● RECORDS PROVIDED:

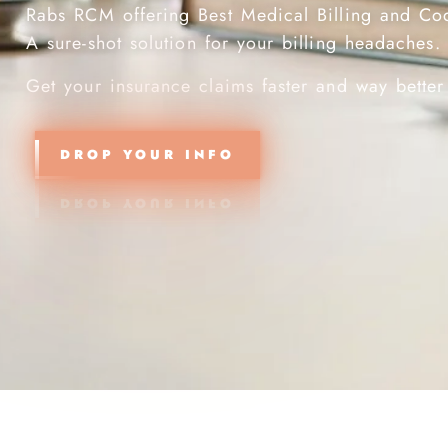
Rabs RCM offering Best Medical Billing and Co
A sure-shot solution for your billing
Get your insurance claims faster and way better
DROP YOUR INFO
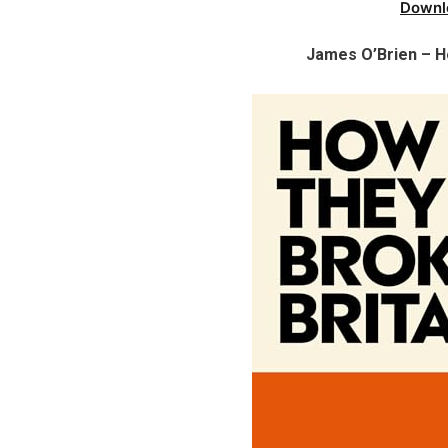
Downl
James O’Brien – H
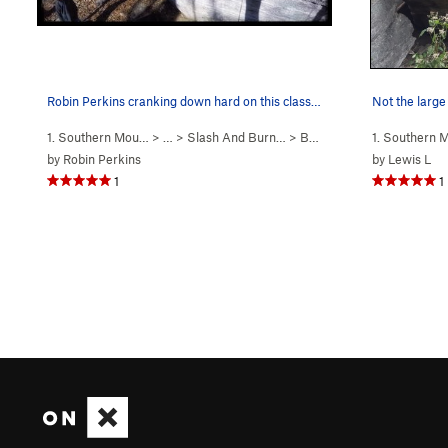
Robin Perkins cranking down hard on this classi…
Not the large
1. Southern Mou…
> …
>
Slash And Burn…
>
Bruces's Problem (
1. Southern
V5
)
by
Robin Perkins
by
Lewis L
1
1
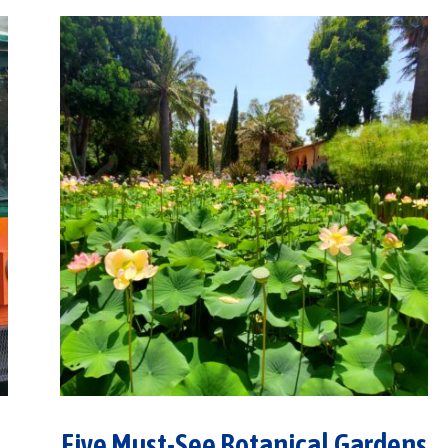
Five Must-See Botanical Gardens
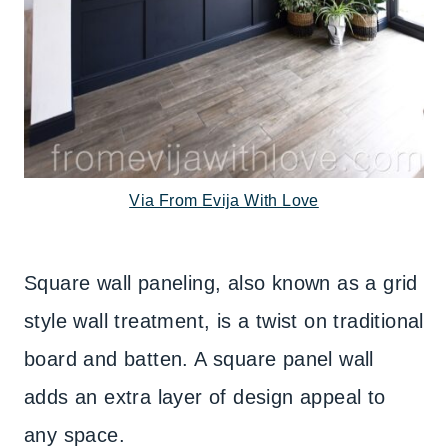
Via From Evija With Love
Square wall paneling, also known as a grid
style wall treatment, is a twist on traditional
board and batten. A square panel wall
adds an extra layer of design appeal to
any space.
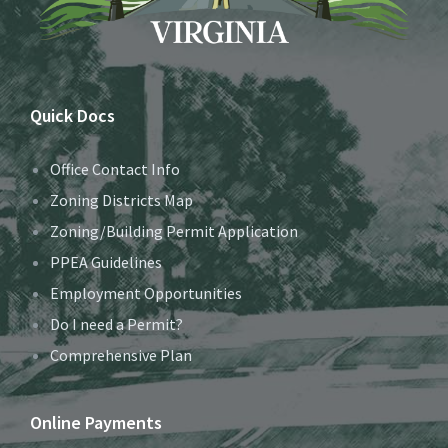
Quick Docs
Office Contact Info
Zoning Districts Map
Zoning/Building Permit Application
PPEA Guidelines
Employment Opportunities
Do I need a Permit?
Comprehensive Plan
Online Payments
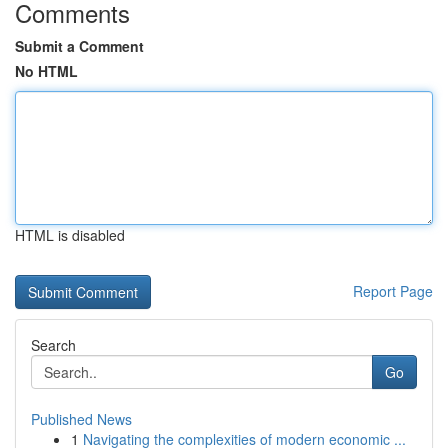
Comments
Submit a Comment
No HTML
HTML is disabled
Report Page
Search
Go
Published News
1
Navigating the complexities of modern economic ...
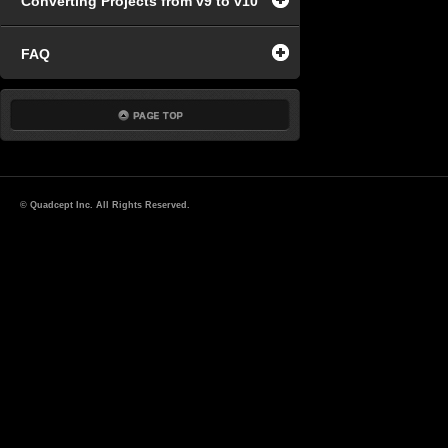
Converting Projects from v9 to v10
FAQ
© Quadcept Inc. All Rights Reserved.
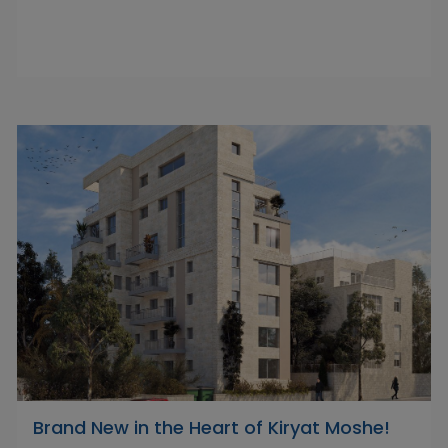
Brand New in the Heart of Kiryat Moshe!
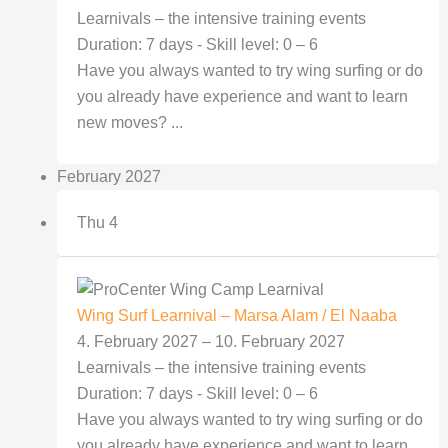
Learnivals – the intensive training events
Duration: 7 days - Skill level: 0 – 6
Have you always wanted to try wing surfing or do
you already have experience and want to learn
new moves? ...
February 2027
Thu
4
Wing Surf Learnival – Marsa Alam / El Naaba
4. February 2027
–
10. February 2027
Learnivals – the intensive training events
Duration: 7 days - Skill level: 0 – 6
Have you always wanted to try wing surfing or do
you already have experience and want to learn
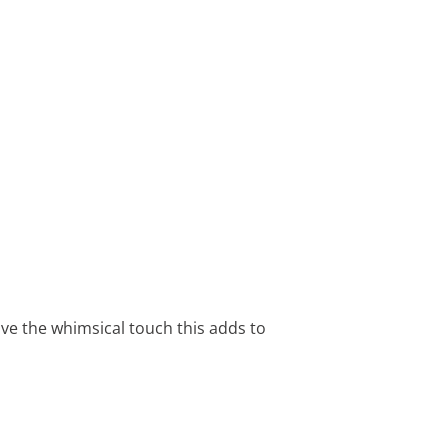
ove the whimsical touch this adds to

● ACTIVITY:
If a picture appears among the entries, omit it and reproduce everything else exactly.

● EXERCISE RESPONSE:
Rabs RCM offering Best Medical Billing and Co
A sure-shot solution for your billing
Get your insurance claims faster and way better
DROP YOUR INFO
Downl
James O’Brien – H
Robin Perkins cranking down hard on this classi…
Not the large
1. Southern Mou…
> …
>
Slash And Burn…
>
Bruces's Problem (
1. Southern
V5
)
by
Robin Perkins
by
Lewis L
1
1
Five Must-See Botanical Gardens
Via From Evija With Love
Square wall paneling, also known as a grid
style wall treatment, is a twist on traditional
board and batten. A square panel wall
adds an extra layer of design appeal to
any space.
Quick Docs
Office Contact Info
Zoning Districts Map
Zoning/Building Permit Application
PPEA Guidelines
Employment Opportunities
Do I need a Permit?
Comprehensive Plan
Online Payments
Comments
Submit a Comment
No HTML
HTML is disabled
Report Page
Search
Go
Published News
1
Navigating the complexities of modern economic ...
Converting Projects from v9 to v10
FAQ
© Quadcept Inc. All Rights Reserved.
Brand New in the Heart of Kiryat Moshe!
Learnivals – the intensive training events
Duration: 7 days - Skill level: 0 – 6
Have you always wanted to try wing surfing or do
you already have experience and want to learn
new moves? ...
February 2027
Thu
4
Wing Surf Learnival – Marsa Alam / El Naaba
4. February 2027
–
10. February 2027
Learnivals – the intensive training events
Duration: 7 days - Skill level: 0 – 6
Have you always wanted to try wing surfing or do
you already have experience and want to learn
ove the whimsical touch this adds to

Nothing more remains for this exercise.